Incorporation of AAA Rules in License Creates Clear and Unmistakable Intent to Arbitrate
October 20, 2006
Last Month at the Federal Circuit - November 2006
Judges: Newman (dissenting), Schall, Prost (author)
[Appealed from: S.D. Cal., Judge Brewster]
In Qualcomm Inc. v. Nokia Corp., No. 06-1317 (Fed. Cir. Oct. 20, 2006), the Federal Circuit considered the propriety of a district court’s denial of a motion to stay litigation pending arbitration.

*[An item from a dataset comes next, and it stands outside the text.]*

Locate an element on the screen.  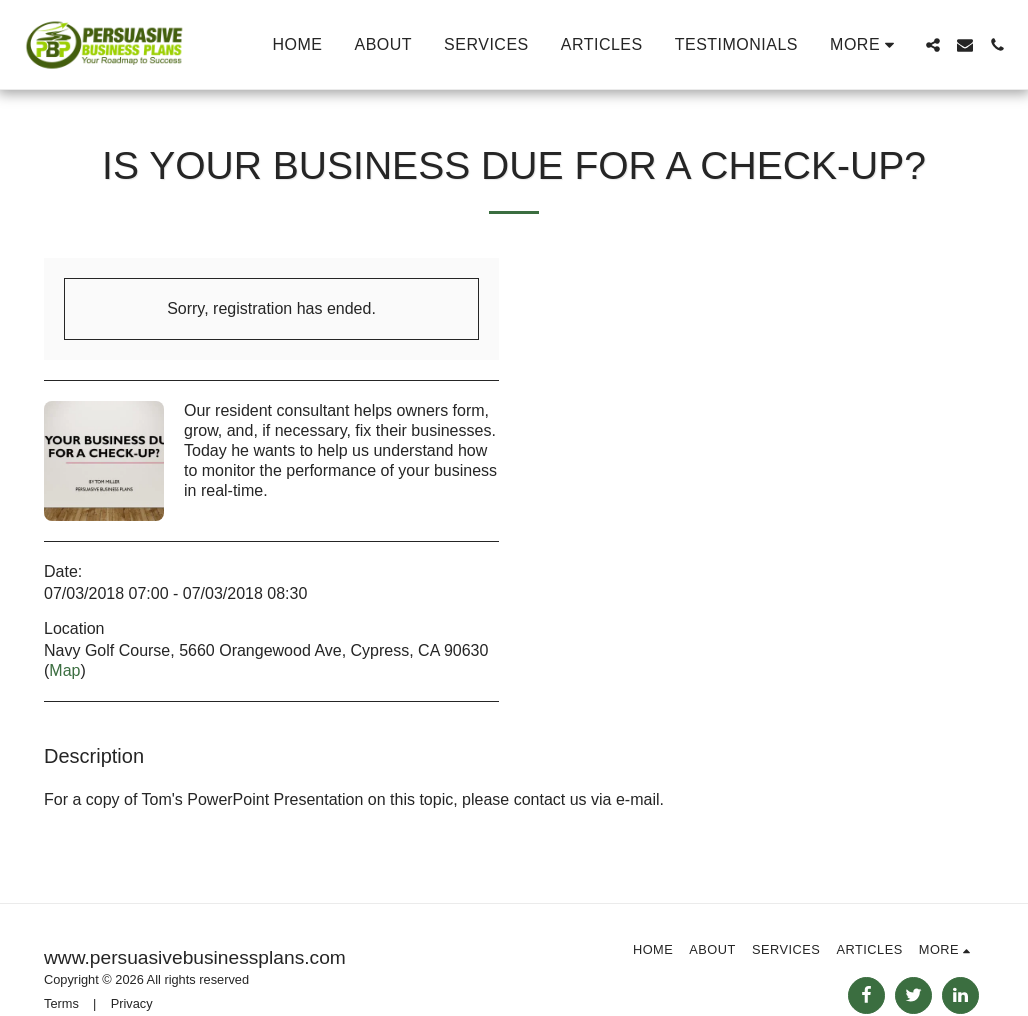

In July 2001, Qualcomm Incorporated (“Qualcomm”) and Nokia Corporation (“Nokia”) entered into a licensing agreement that included a broad arbitration clause specifying that “[a]ny dispute, claim, or controversy arising out of or relating to this Agreement . . . shall be settled by arbitration . . . .” In November 2005, Qualcomm sued Nokia for patent infringement in the United States District Court for the Southern District of California. While the technology involved in the patent infringement lawsuit did not appear to relate to the technology encompassed by the license agreement, Nokia asserted that one specific assertion made in the complaint involved technology that it “believes is licensed under the . . . Agreement.” Nokia also sought to assert the affirmative defense of estoppel, in which it asserted that Qualcomm engaged in misleading conduct that caused Nokia to believe that Qualcomm did not hold any patents it intended to assert against Nokia’s products. Accordingly, Nokia instituted arbitration via the arbitration clause in the agreement and filed a motion to stay litigation. The district court denied the motion to stay.
On appeal, the Federal Circuit indicated that it “applies regional circuit law to questions of arbitrability that are not ‘intimately involved in the substance of [the] enforcement of a patent right’” in determining the standard of review that should be applied. Slip op. at 7. The Federal Circuit ultimately concluded that regardless of what standard of review the Ninth Circuit would apply, the district court erred because it undertook a full arbitrability analysis as if the parties had not clearly and unmistakably delegated arbitrability decisions to an arbitrator.
Under the Federal Arbitration Act, a district court must stay the judicial proceeding in favor of the arbitration if the court is “satisfied that the issue involved . . . is referable to arbitration.” In this case, the Federal Circuit considered whether the district court properly determined that the issue was not referable to arbitration.
The Federal Circuit then put forth a two-part analysis. First, the district court must ask who has the primary power to decide arbitrability under the relevant agreement. This, in essence, becomes a question of whether the parties clearly and unmistakably intendedto delegate arbitrability decisions to an arbitrator. Second, if the court concludes that the parties did not clearly and unmistakably intend to delegate arbitrability decisions to an arbitrator, the general rule that the question of arbitrability is for judicial determination applies and the court should undertake a full arbitrability inquiry in order to be satisfied that the issue involved is referable to arbitration.
If, however, the court concludes that the parties did clearly and unmistakably intend to delegate the power to decide arbitrability to an arbitrator, then the court must perform a limited inquiry as to whether the assertion of arbitrability is “wholly groundless.” If the court finds that the assertion is wholly groundless, then it may conclude that it is not “satisfied” under section 3 of the Federal Arbitration Act and deny the moving party’s request for a stay. If the court concludes that the assertion is not wholly groundless, then it should stay the trial of the action pending a ruling on arbitrability by an arbitrator. The Federal Circuit explained in a footnote that this “wholly groundless” analysis serves as a check on a party’s ability to assert “any claim at all, no matter how divorced from the parties’ agreement, to force an arbitration.” Id. at 11 n.5.
In analyzing the first step, the Federal Circuit looked at the agreement and concluded that the incorporation of the American Arbitration Association rules (“the AAA rules”) “evidences a clear and unmistakable intent to delegate the determination of arbitrability to an arbitrator.” Id. at 10. The Federal Circuit thus concluded that the district court should have limited itself to answering whether Nokia’s assertions of arbitrability were “wholly groundless” and remanded the case to the district court.
Judge Newman wrote a one-line dissent, in which she stated that she would affirm the judgment of the district court.